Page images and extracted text

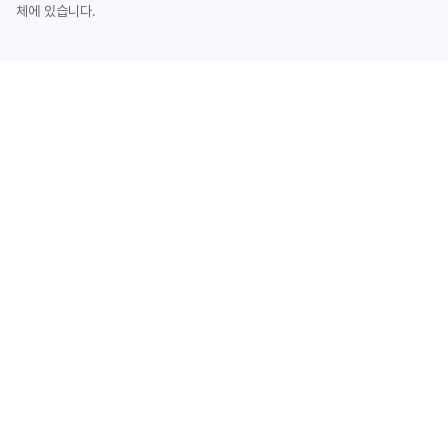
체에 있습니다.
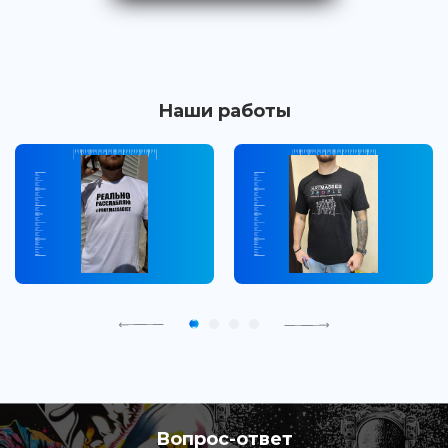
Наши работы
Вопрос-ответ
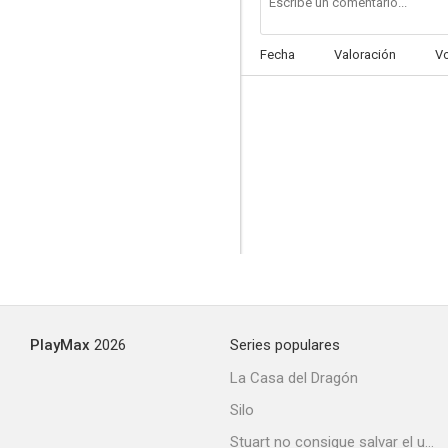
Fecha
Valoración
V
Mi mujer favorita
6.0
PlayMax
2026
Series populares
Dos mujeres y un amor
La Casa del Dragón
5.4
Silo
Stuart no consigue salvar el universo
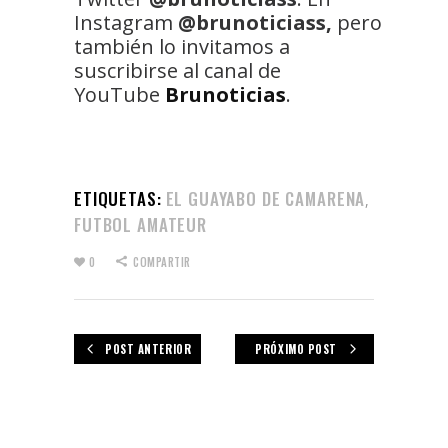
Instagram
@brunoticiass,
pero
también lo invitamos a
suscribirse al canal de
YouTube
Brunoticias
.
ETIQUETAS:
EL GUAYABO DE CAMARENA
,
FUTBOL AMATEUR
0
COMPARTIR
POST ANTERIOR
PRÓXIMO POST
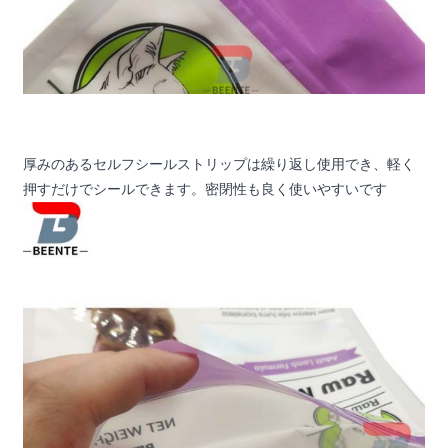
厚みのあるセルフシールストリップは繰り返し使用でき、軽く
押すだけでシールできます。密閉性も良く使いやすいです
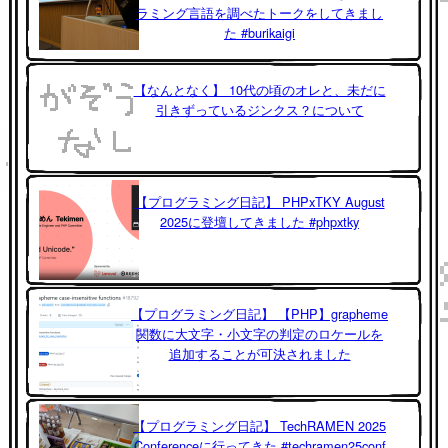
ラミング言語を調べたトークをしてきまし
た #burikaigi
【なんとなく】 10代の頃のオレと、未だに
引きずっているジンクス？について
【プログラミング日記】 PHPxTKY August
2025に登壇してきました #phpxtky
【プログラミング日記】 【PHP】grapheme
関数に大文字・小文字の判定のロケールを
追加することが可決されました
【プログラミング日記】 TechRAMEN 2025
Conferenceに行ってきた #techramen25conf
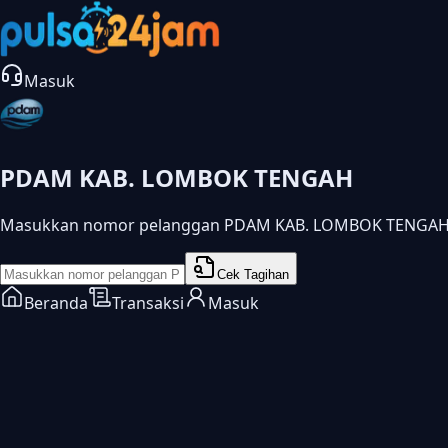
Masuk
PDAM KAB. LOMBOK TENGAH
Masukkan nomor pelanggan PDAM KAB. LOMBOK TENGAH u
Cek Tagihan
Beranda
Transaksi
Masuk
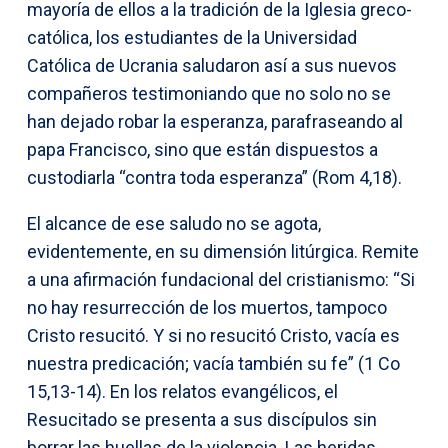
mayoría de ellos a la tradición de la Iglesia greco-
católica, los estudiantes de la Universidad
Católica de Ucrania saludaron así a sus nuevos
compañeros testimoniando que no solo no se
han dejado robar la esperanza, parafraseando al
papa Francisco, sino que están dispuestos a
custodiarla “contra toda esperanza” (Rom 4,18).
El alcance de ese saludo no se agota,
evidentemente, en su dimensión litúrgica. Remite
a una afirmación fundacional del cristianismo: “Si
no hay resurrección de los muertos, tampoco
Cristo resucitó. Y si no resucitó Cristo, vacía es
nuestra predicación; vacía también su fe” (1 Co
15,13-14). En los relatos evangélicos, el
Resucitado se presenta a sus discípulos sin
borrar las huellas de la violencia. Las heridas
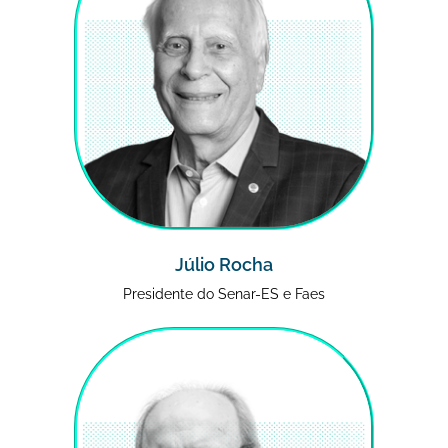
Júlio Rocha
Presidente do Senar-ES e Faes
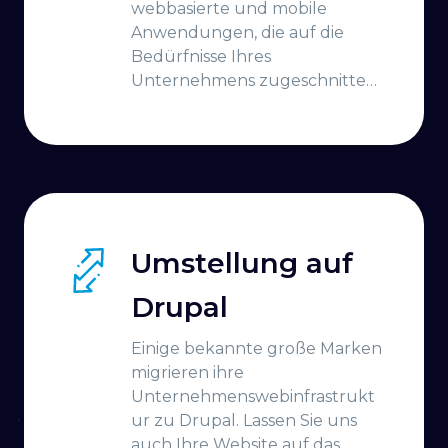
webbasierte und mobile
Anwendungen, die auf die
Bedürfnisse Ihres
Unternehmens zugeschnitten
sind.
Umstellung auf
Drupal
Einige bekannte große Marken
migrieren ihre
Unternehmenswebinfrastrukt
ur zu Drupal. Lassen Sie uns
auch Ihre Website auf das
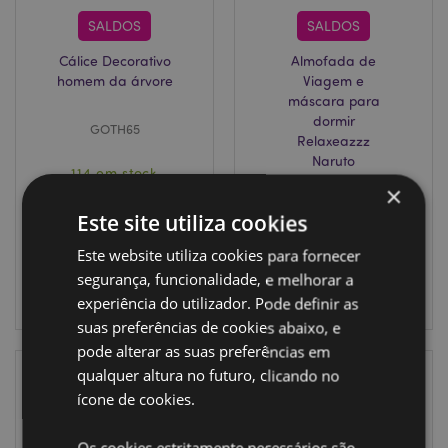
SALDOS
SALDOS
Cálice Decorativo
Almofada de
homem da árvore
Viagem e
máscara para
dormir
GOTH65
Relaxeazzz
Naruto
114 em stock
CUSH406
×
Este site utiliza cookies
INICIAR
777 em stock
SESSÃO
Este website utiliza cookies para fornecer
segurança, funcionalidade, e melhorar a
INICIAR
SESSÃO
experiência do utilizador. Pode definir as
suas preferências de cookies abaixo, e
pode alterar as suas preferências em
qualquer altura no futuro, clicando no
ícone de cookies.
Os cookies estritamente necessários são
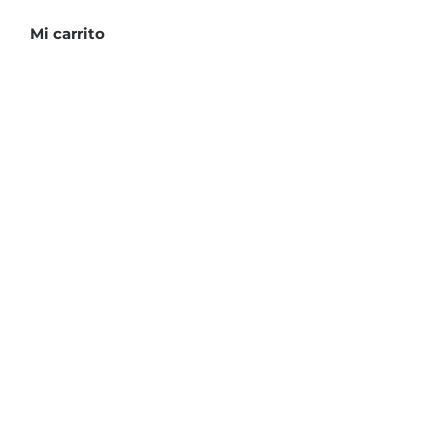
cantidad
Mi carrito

**Task objective:** Output exactly the lines above, from the line with "Católica de Ucrania" to the line with "ur zu Drupal. Lassen Sie uns", both included; skip the pictures.

**Answer to the exercise:**
Católica de Ucrania saludaron así a sus nuevos
compañeros testimoniando que no solo no se
han dejado robar la esperanza, parafraseando al
papa Francisco, sino que están dispuestos a
custodiarla “contra toda esperanza” (Rom 4,18).
El alcance de ese saludo no se agota,
evidentemente, en su dimensión litúrgica. Remite
a una afirmación fundacional del cristianismo: “Si
no hay resurrección de los muertos, tampoco
Cristo resucitó. Y si no resucitó Cristo, vacía es
nuestra predicación; vacía también su fe” (1 Co
15,13-14). En los relatos evangélicos, el
Resucitado se presenta a sus discípulos sin
borrar las huellas de la violencia. Las heridas
Júlio Rocha
Presidente do Senar-ES e Faes
webbasierte und mobile
Anwendungen, die auf die
Bedürfnisse Ihres
Unternehmens zugeschnitten
sind.
Umstellung auf
Drupal
Einige bekannte große Marken
migrieren ihre
Unternehmenswebinfrastrukt
ur zu Drupal. Lassen Sie uns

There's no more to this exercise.